Jak powiedziała w poniedziałek PAP Marta Jankowska z WFOŚiGW w Poznaniu, akcja związana jest z narastającym problemem zagrożenia życia i zdrowia z powodu barszczu Sosnowskiego.
"Na razie nie jesteśmy w stanie podać wysokości kwot na usuwanie. Pod koniec sierpnia powinien być gotowy regulamin i wystartujemy z naborem" - przekazała Jankowska.
Barszcz Sosnowskiego jest rośliną silnie parzącą; występująca we włoskach pokrywających liście i łodygi substancja może powodować poparzenia drugiego i trzeciego stopnia, a w skrajnych przypadkach - martwicę skóry. Objawy poparzenia pojawiają się po kilku godzinach od kontaktu z rośliną, pod wpływem promieni słonecznych. Wdychanie olejków eterycznych może także wywoływać oparzenia, nudności, bóle głowy i wymioty.

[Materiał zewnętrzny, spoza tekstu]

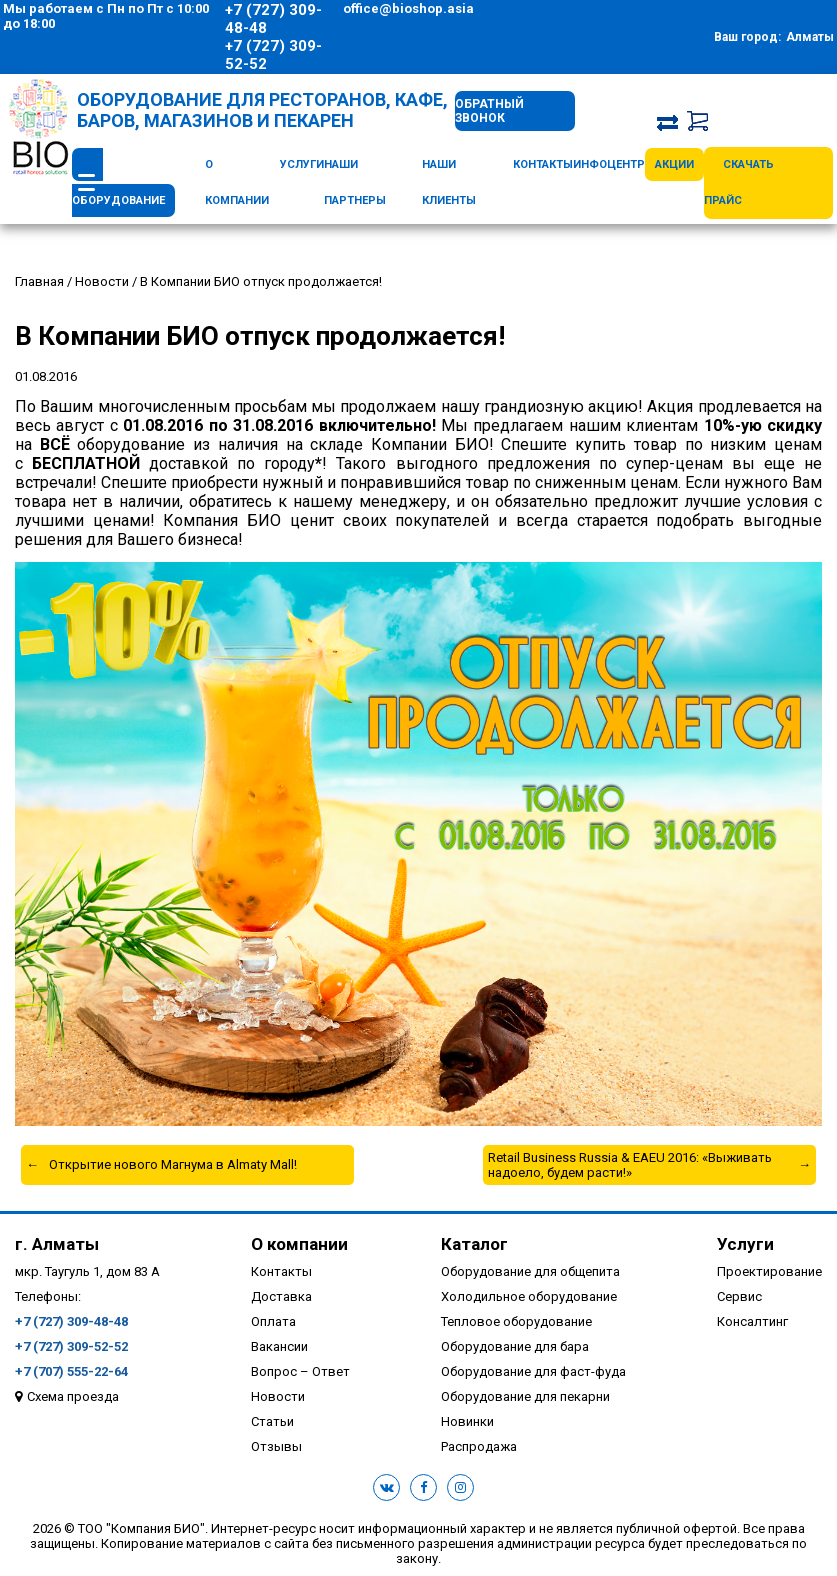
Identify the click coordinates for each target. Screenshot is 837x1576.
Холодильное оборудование (529, 1296)
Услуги (302, 164)
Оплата (273, 1321)
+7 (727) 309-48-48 (273, 19)
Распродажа (479, 1446)
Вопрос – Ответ (300, 1371)
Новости (278, 1396)
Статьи (272, 1421)
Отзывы (276, 1446)
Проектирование (769, 1271)
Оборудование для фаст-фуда (533, 1371)
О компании (299, 1244)
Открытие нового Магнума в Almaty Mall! (173, 1164)
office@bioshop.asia (408, 8)
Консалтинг (752, 1321)
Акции (674, 164)
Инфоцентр (609, 164)
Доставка (281, 1296)
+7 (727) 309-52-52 (273, 55)
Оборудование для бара (515, 1346)
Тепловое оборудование (516, 1321)
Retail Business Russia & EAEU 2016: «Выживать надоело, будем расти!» (630, 1165)
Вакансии (279, 1346)
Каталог (474, 1244)
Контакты (543, 164)
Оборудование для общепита (530, 1271)
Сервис (739, 1296)
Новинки (467, 1421)
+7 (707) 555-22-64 (71, 1371)
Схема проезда (73, 1396)
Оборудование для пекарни (525, 1396)
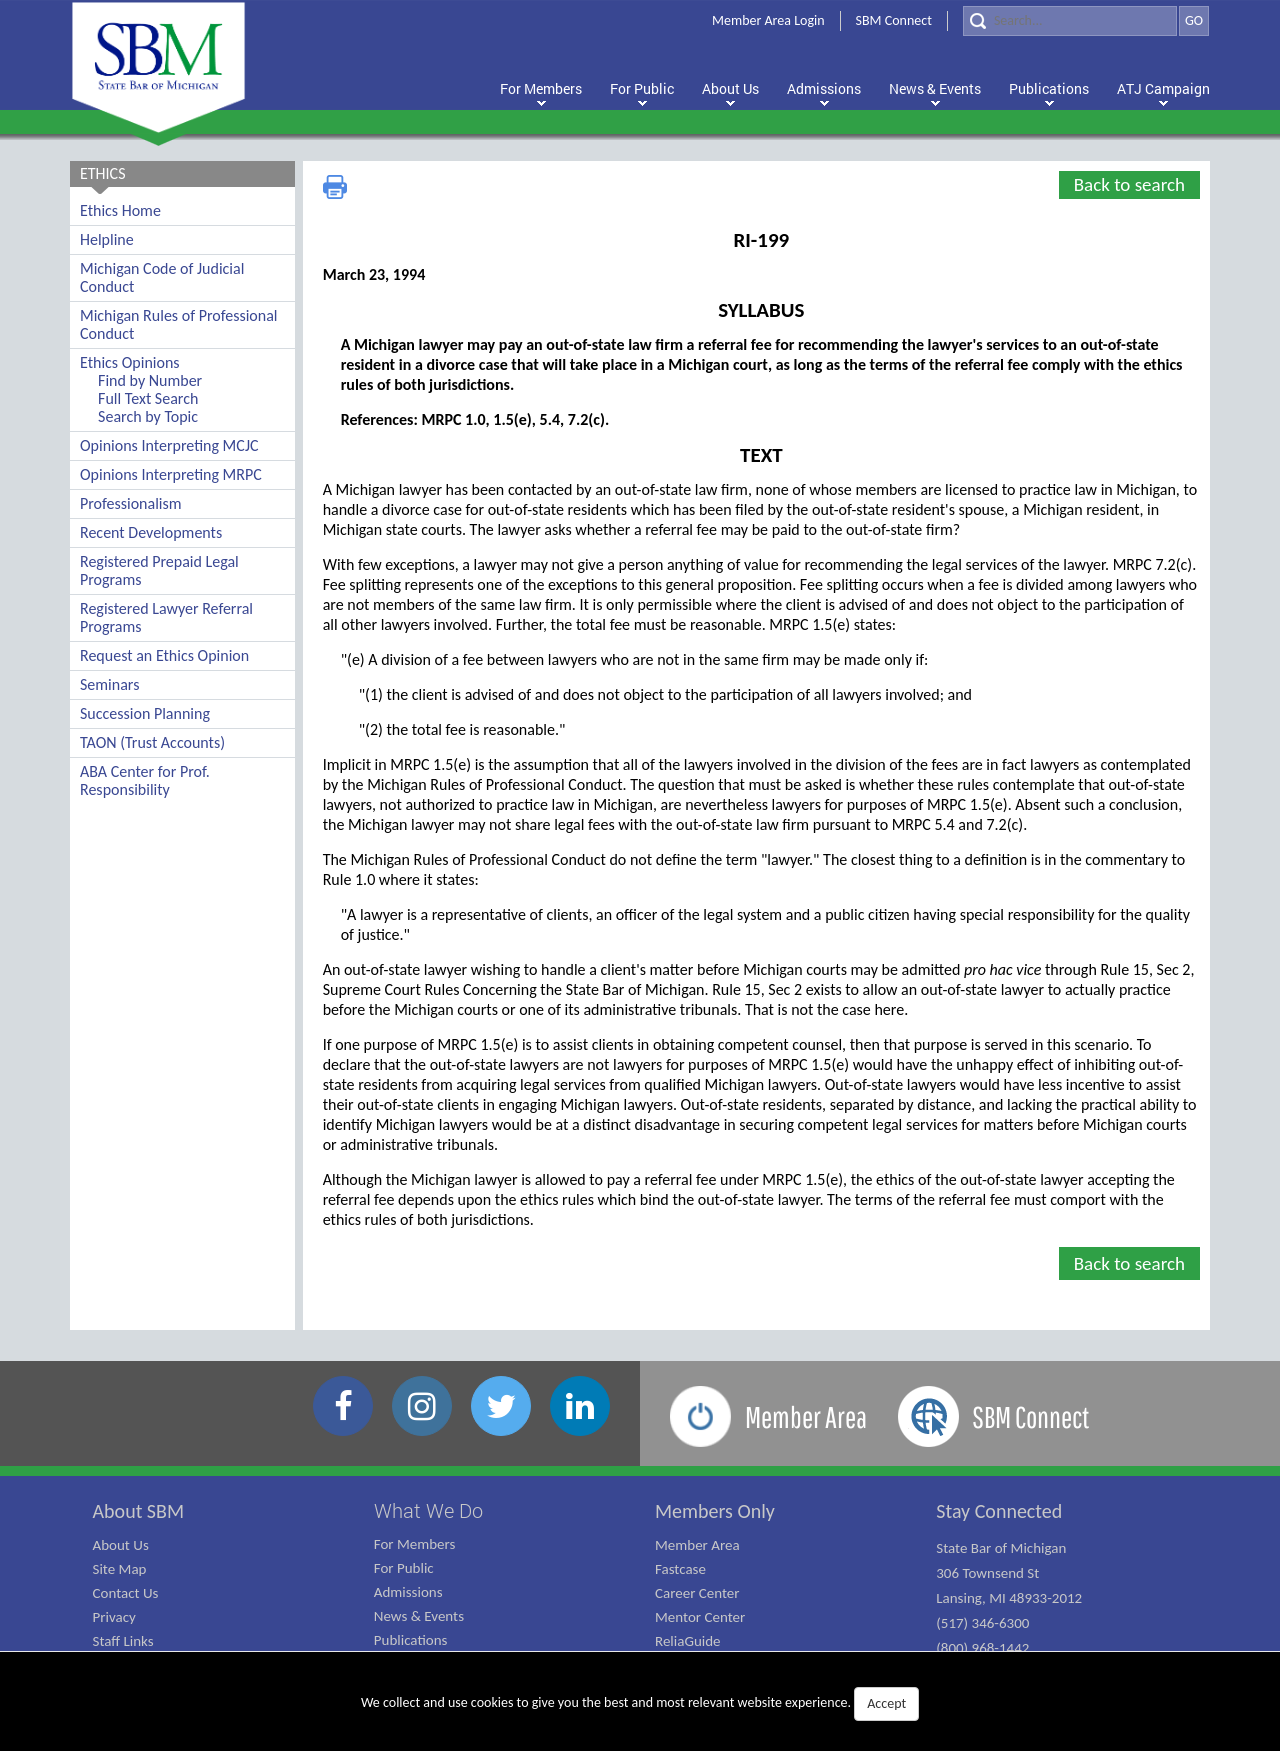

Roślina pochodzi z Kaukazu. Do Polski trafiła pod koniec lat 50. ub. stulecia ze Związku Radzieckiego. Była propagowana jako źródło taniej paszy dla bydła i masowo wprowadzano ją do uprawy w PGR-ach. Wkrótce jednak wyszły na jaw jej wady. Mięso i mleko krów karmionych barszczem pachniało kumaryną; barszcz ranił wymiona krów, a spożycie zielonki powodowało oparzenia przewodu pokarmowego, krwotoki wewnętrzne i biegunki.
Barszcz Sosnowskiego ma ogromną zdolność rozrodczą. Jeden egzemplarz może wytworzyć do 40 tys. nasion, co teoretycznie wystarczyłoby do obsiania nawet 200 ha. W polskich warunkach klimatycznych i glebowych dorasta nawet do czterech metrów. Uważa się ją za największą roślinę zielną, jaka rośnie w Europie; jej korzeń może wrastać nawet na dwa metry w głąb gleby
Barszcz Sosnowskiego w Polsce jest gatunkiem inwazyjnym, który nie ma naturalnego wroga. Zwalczanie go wymaga systematycznych działań, prowadzonych przez kilka lat z rzędu. Pojedyncze rośliny czy małe skupiska najlepiej jest po prostu wykopać. Większe obszary można zwalczać chemicznie, ale roślina jest odporna na większość preparatów.